The Department of the Treasury’s recent advisory gave several examples of mitigating factors that OFAC would consider when determining the appropriate enforcement response in the event of a violation of the IEEPA and the TWEA. Those factors include:
- The existence, nature, and adequacy of a risk-based compliance program to mitigate exposure to sanctions-related violations. These compliance programs should account for the risk that a ransomware payment may involve an SDN or blocked person, or a comprehensively embargoed jurisdiction.
- Companies involved in facilitating ransomware payments on behalf of victims (i.e. depository institutions and money services businesses) should consider whether they have regulatory obligations under Financial Crimes Enforcement Network (FinCEN) regulations.
- The adoption and improvement of cybersecurity practices to limit the risk of extortion by a sanctioned actor, as outlined in the September 2020 Ransomware Guide issued by the Cybersecurity and Infrastructure Agency (CISA), will be considered a “significant mitigating factor in any OFAC enforcement response.” Such practices would include maintaining offline backups of data, developing incident response plans, instituting cybersecurity training, regularly updating antivirus and anti-malware software, and employing authentication protocols.
- In the case of ransomware payments that may have a sanctions nexus, OFAC will consider a company’s self-initiated and complete report of a ransomware attack to law enforcement or other relevant U.S. government agencies, such as CISA or the U.S. Department of the Treasury’s Office of Cybersecurity and Critical Infrastructure Protection (OCCIP), made as soon as possible after the discovery of an attack, to be a voluntary self-disclosure and a significant mitigating factor in determining an appropriate enforcement response.

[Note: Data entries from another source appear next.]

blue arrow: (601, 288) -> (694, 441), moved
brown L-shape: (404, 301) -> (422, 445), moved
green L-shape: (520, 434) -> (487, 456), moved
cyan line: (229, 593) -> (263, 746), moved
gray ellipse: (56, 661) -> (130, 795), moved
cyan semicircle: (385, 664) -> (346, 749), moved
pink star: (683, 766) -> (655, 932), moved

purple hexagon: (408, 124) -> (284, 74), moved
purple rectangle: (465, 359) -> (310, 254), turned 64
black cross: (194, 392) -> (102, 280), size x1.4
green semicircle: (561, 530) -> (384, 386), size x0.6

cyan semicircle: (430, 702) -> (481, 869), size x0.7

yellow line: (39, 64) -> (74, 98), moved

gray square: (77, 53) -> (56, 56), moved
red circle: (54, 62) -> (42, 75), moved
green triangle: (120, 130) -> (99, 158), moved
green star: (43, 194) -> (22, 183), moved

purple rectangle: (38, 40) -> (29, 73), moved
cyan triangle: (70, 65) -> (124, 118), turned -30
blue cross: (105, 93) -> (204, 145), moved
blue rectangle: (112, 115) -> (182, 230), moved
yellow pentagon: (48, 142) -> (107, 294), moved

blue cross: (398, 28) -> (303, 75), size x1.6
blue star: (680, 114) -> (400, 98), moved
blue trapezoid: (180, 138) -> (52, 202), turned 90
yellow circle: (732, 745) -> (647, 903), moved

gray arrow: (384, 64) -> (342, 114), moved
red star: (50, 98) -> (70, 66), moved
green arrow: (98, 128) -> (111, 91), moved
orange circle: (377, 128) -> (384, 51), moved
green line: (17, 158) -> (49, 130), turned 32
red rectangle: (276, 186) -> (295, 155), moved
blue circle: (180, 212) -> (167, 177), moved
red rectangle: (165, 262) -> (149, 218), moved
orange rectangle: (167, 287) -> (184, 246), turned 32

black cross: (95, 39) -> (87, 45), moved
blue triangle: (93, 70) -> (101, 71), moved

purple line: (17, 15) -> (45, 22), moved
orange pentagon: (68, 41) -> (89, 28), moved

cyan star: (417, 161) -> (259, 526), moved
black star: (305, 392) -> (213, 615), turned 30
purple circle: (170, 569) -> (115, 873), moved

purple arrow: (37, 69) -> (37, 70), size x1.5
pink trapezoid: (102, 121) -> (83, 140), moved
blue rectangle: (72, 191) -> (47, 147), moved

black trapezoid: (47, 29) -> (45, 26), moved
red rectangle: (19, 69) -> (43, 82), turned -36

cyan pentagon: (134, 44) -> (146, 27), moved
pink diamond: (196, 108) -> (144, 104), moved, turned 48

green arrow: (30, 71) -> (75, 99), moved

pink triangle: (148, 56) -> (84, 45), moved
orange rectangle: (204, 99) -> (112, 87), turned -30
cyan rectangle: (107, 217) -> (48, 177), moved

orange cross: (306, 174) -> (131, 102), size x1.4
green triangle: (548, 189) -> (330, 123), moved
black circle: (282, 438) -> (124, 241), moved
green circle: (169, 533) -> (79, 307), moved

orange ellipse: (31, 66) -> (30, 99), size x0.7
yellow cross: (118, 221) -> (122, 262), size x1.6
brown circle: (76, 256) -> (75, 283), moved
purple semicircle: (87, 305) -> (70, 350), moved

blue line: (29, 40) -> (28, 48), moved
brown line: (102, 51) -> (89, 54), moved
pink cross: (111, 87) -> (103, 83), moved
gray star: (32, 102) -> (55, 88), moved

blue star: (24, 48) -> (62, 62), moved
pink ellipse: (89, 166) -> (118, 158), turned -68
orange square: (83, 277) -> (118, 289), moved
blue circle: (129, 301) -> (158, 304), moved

- OFAC will also consider a company’s full and ongoing cooperation with law enforcement both during and after a ransomware attack — e.g., providing all relevant information such as technical details, ransom payment demand, and ransom payment instructions as soon as possible — to be a significant mitigating factor.
Unfortunately, understanding the potential risks involved with making ransom payments to malicious cyber-actors is a necessity in today’s increasingly digitized world. Thankfully, it is possible to take proactive steps to guard against these cyber criminals, and to ensure that you are prepared in the event that you become a victim of a ransomware attack.
Our Privacy, Cybersecurity and Data Management Team will continue to monitor the latest developments in the areas of information security and ransomware attack preparedness.